Chapter 1.1.1 - What is the Internet?
Before we delve into complicated questions, we need to answer a more fundamental one — what is the Internet. Generally speaking, it's a network of connected computers just like yours. They're connected in various ways: some are connected to the Internet with optic fiber (that travels at the speed of light), some with cellular networks, some with Wi-Fi, etc. What unites them is the languages they speak: protocols for exchanging information. The architecture of the Internet is very complicated and we will not go in-depth on these topics (save that for an advanced undergraduate course). However, we will provide a friendly overview of the most important components that we believe are crucial to know before you can embark on the journey of building your own website.
IP addresses
In most cases, each computer in the Internet has its own address. If you're on a shared Wi-Fi, than your computer would share the same IP address as other computers connected to the router, although it would still be a unique address. Sometimes they change: that's called a dynamic IP address. In most cases, though, the IP addresses are static. What's the difference? There's no fundamental difference, other than the fact that they change, and the reason why that happens is because your IP address is assigned to you by your Internet provider, and sometimes they recycle them for internal purposes.
Client vs. server
There are two main participants in the exchange of information via the Internet: the client and the server. The client is the computer that sends a request for some information to the server, and the server is the computer in charge of returning some requested information back to the client. For example, when you go to https://apple.com, you are the client and you are sending a request to some of the Apple's servers.
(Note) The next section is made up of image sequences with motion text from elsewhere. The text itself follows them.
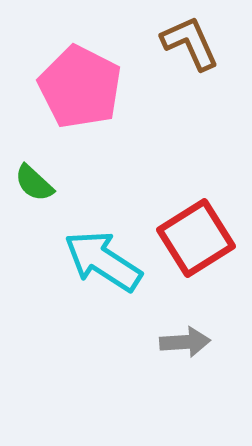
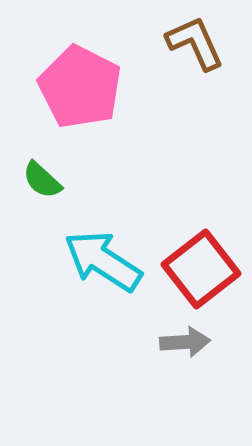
brown L-shape: moved 5 px right
green semicircle: moved 8 px right, 3 px up
red square: moved 5 px right, 31 px down; rotated 6 degrees counterclockwise
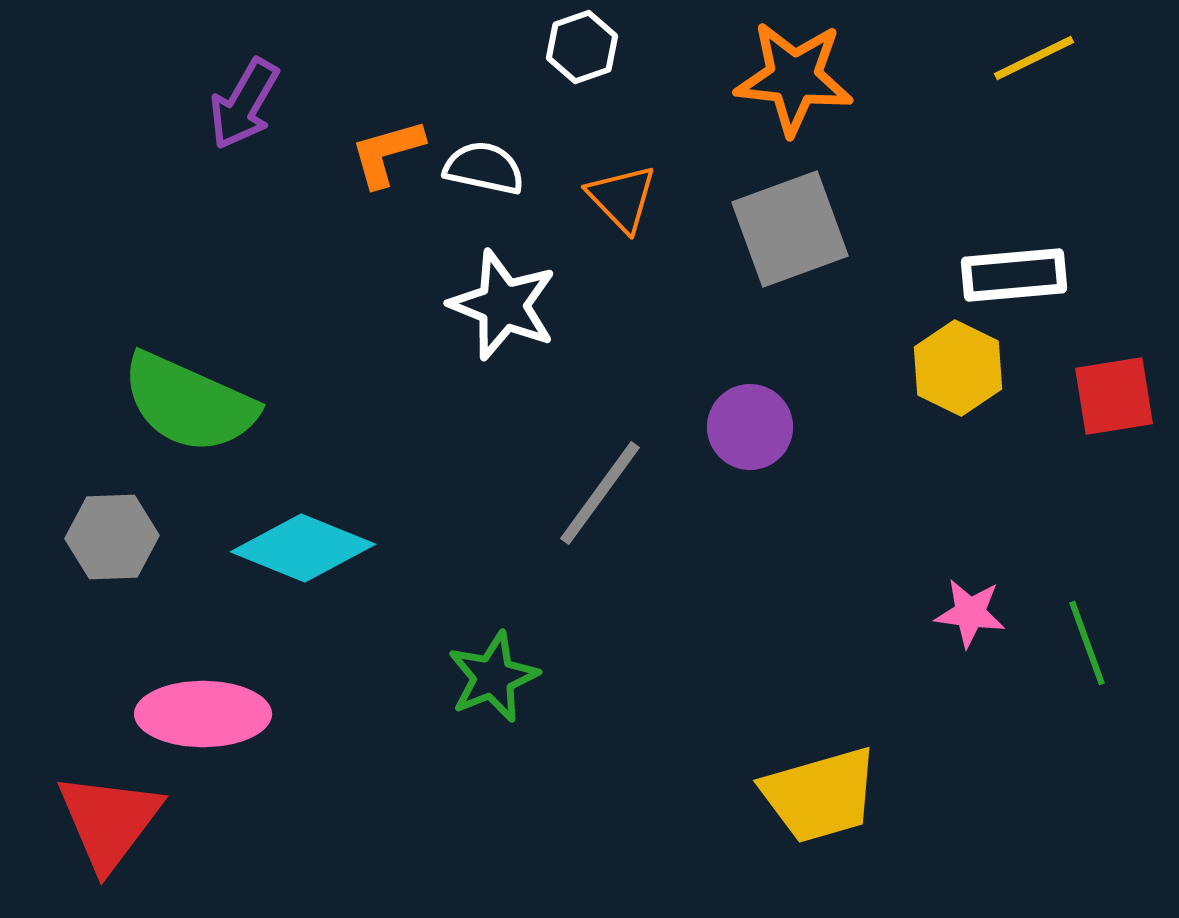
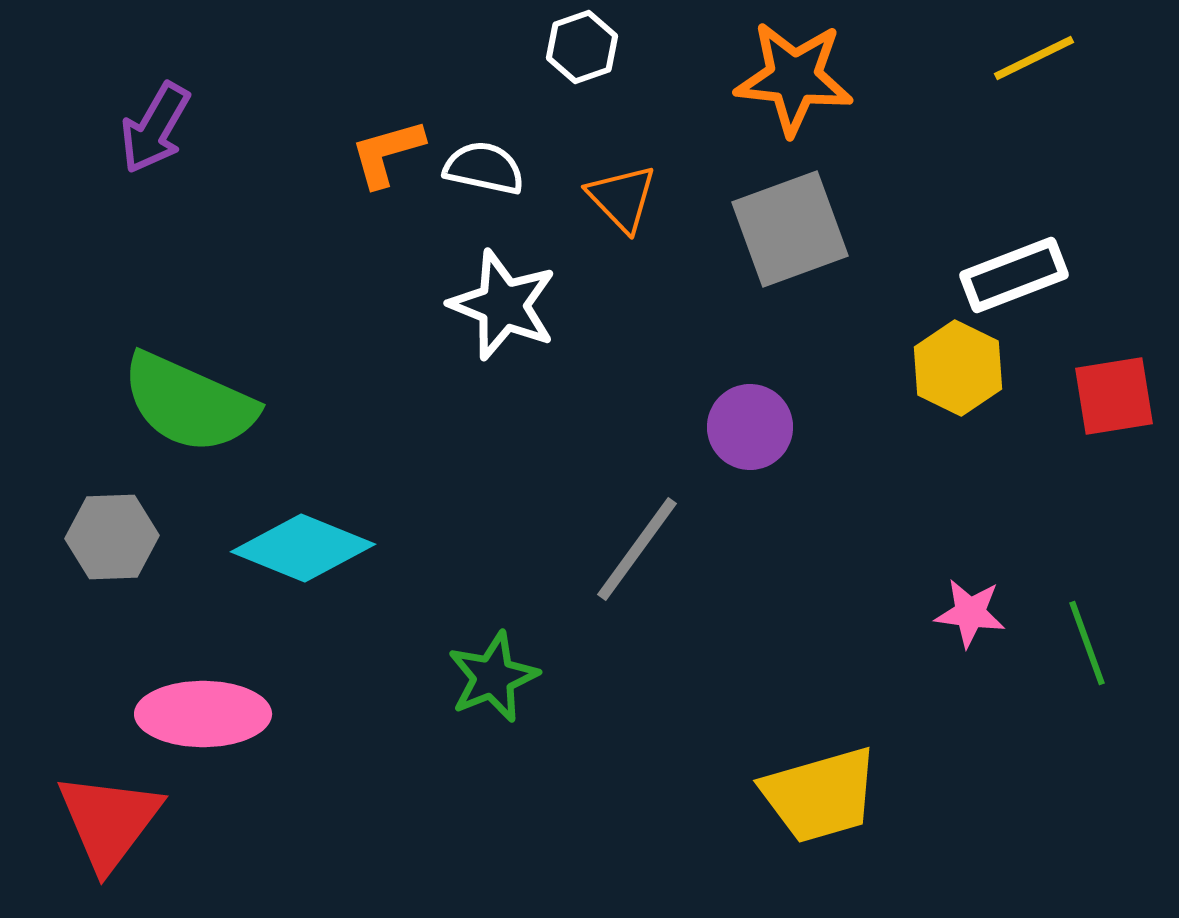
purple arrow: moved 89 px left, 24 px down
white rectangle: rotated 16 degrees counterclockwise
gray line: moved 37 px right, 56 px down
There are also two types of IP addresses currently available: IPv4 and IPv6. For the purposes of this course, we will only deal with IPv4 addresses. IPv4 address is represented by four numbers less or equal to 255 split by a dot (i.e. 192.168.0.1). Why 255? That is the maximum value that a byte can hold.
Server ports
Think of servers as office buildings. To reach a particular office, you would first need to know the address of its office building (IP address). Then, you'd need to know the office number. The analogy of an office number for servers is a port number: a digit ranging from 0 to 65536. Why 65536? That is the maximum value that two bytes can hold (though don't worry about this, and you certainly don't need to memorize that number). There are some conventions for port numbers; here are just a few:
- 21 is for FTP servers (File Transfer Protocol)
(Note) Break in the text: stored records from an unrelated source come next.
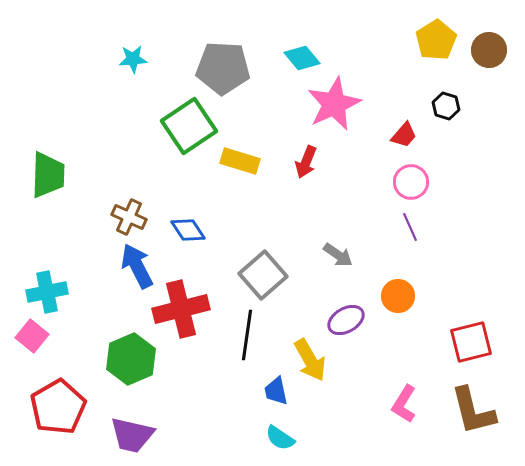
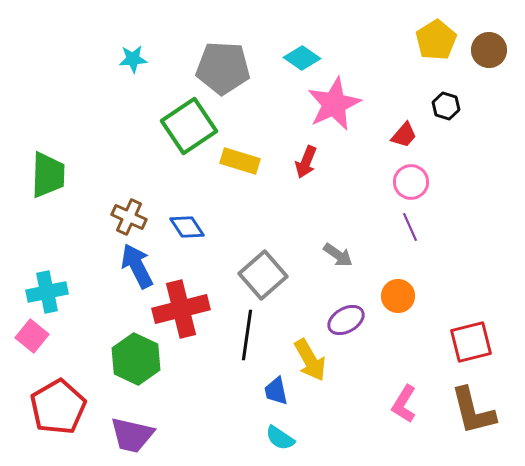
cyan diamond: rotated 15 degrees counterclockwise
blue diamond: moved 1 px left, 3 px up
green hexagon: moved 5 px right; rotated 12 degrees counterclockwise
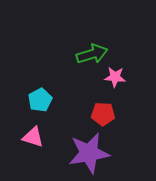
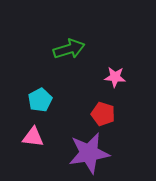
green arrow: moved 23 px left, 5 px up
red pentagon: rotated 15 degrees clockwise
pink triangle: rotated 10 degrees counterclockwise
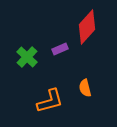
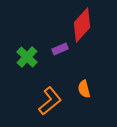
red diamond: moved 5 px left, 2 px up
orange semicircle: moved 1 px left, 1 px down
orange L-shape: rotated 24 degrees counterclockwise
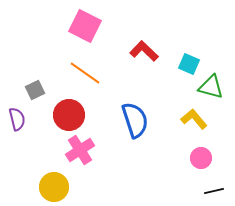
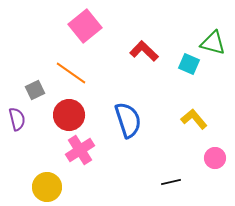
pink square: rotated 24 degrees clockwise
orange line: moved 14 px left
green triangle: moved 2 px right, 44 px up
blue semicircle: moved 7 px left
pink circle: moved 14 px right
yellow circle: moved 7 px left
black line: moved 43 px left, 9 px up
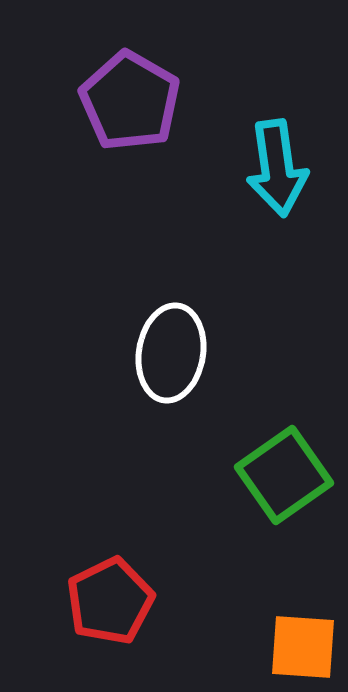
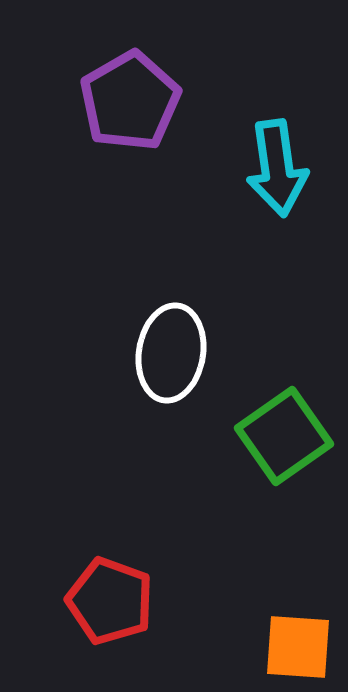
purple pentagon: rotated 12 degrees clockwise
green square: moved 39 px up
red pentagon: rotated 26 degrees counterclockwise
orange square: moved 5 px left
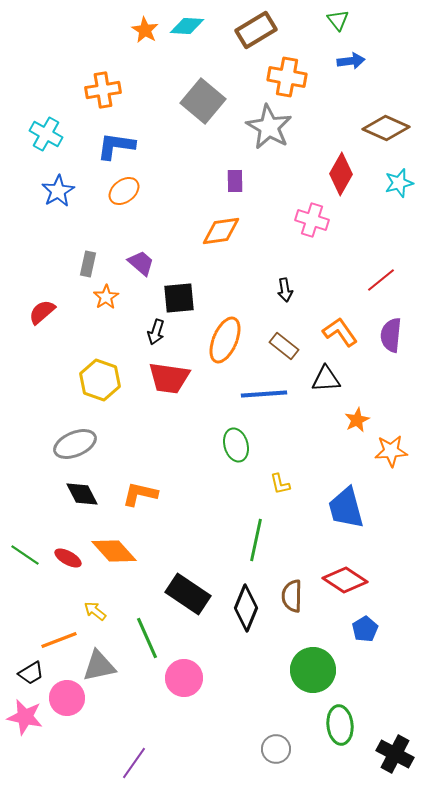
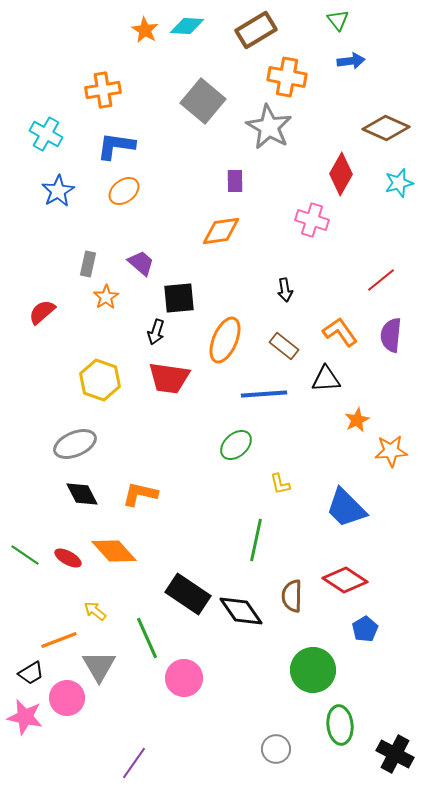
green ellipse at (236, 445): rotated 64 degrees clockwise
blue trapezoid at (346, 508): rotated 30 degrees counterclockwise
black diamond at (246, 608): moved 5 px left, 3 px down; rotated 57 degrees counterclockwise
gray triangle at (99, 666): rotated 48 degrees counterclockwise
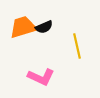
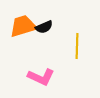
orange trapezoid: moved 1 px up
yellow line: rotated 15 degrees clockwise
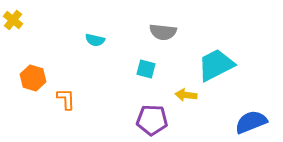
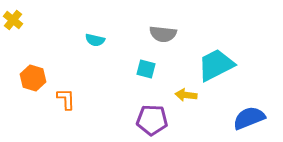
gray semicircle: moved 2 px down
blue semicircle: moved 2 px left, 4 px up
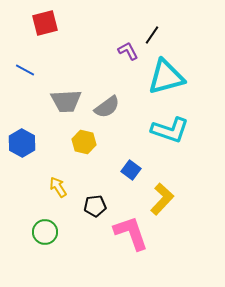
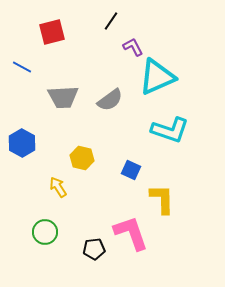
red square: moved 7 px right, 9 px down
black line: moved 41 px left, 14 px up
purple L-shape: moved 5 px right, 4 px up
blue line: moved 3 px left, 3 px up
cyan triangle: moved 9 px left; rotated 9 degrees counterclockwise
gray trapezoid: moved 3 px left, 4 px up
gray semicircle: moved 3 px right, 7 px up
yellow hexagon: moved 2 px left, 16 px down
blue square: rotated 12 degrees counterclockwise
yellow L-shape: rotated 44 degrees counterclockwise
black pentagon: moved 1 px left, 43 px down
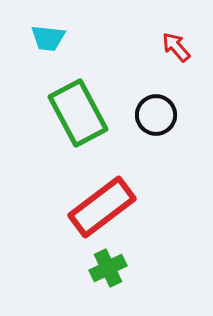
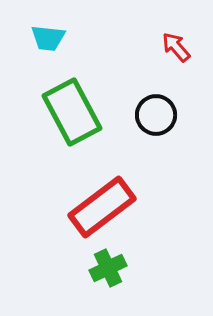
green rectangle: moved 6 px left, 1 px up
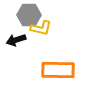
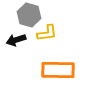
gray hexagon: rotated 15 degrees clockwise
yellow L-shape: moved 6 px right, 5 px down; rotated 20 degrees counterclockwise
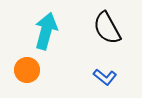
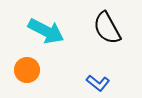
cyan arrow: rotated 102 degrees clockwise
blue L-shape: moved 7 px left, 6 px down
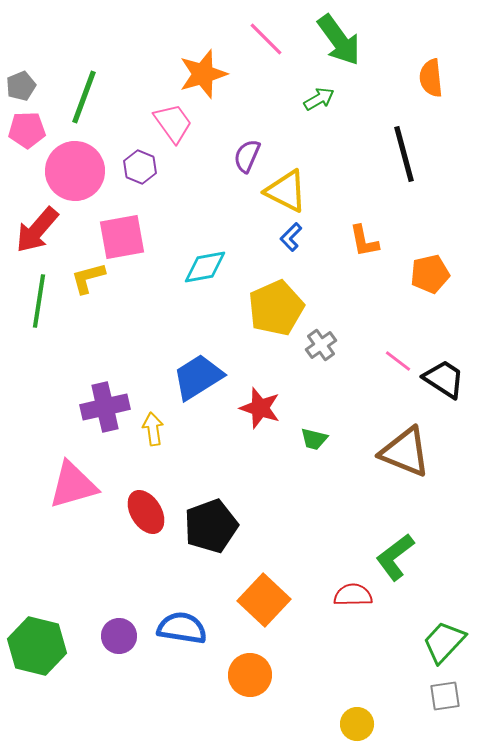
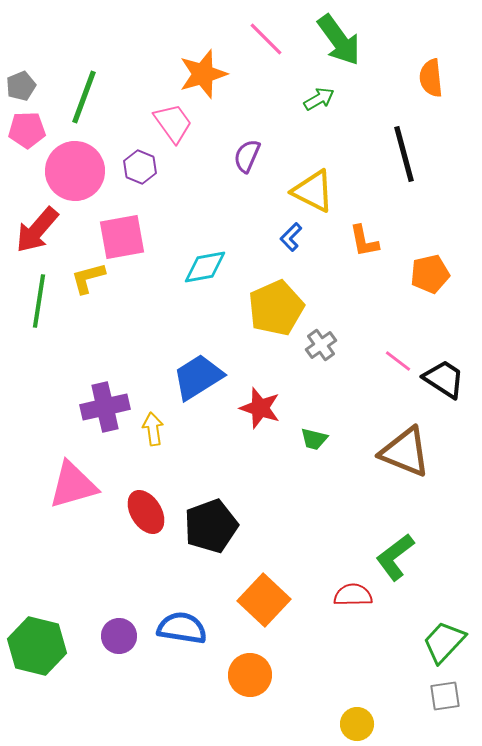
yellow triangle at (286, 191): moved 27 px right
- 80 is for HTTP servers (Hyper-Text Transfer Protocol; explained below)
- 443 is for HTTPS servers (Secure HTTPS; explained below)
80 and 443 are so common that you don't actually need to type them in your browser — simply use the IP address. For other ports, you would need to write the IP addresses followed by a colon and by the port number (i.e., 192.168.0.1:21). The website you will build will be available at ports 80 and 443 (unless you don't want others to be able to find them).
HTTP/HTTPS
HTTP is the protocol used by practically every website you ever visited. It is a standard protocol that your computer uses to form a request to the server and that the server uses to compile necessary information and send it back to you. For example, if you visit https://apple.com, your browser would actually create something like the HTTP request below and send it to Apple (this will differ from computer to computer). Note that it contains my operating system, my language, and other metadata that will allow Apple to customize their response to me.
GET / HTTP/2
Host: www.apple.com
User-Agent: Mozilla/5.0 (Macintosh; Intel Mac OS X 10.15; rv:88.0) Gecko/20100101 Firefox/88.0
Accept: text/html,application/xhtml+xml,application/xml;q=0.9,image/webp,*/*;q=0.8
Accept-Language: en-US,en;q=0.5
Accept-Encoding: gzip, deflate, br
DNT: 1
Connection: keep-alive
Cookie: ...
Upgrade-Insecure-Requests: 1
Sec-GPC: 1
In response, Apple would send back the HTML file for https://apple.com. What is HTML? You will learn that in Chapter 2 :)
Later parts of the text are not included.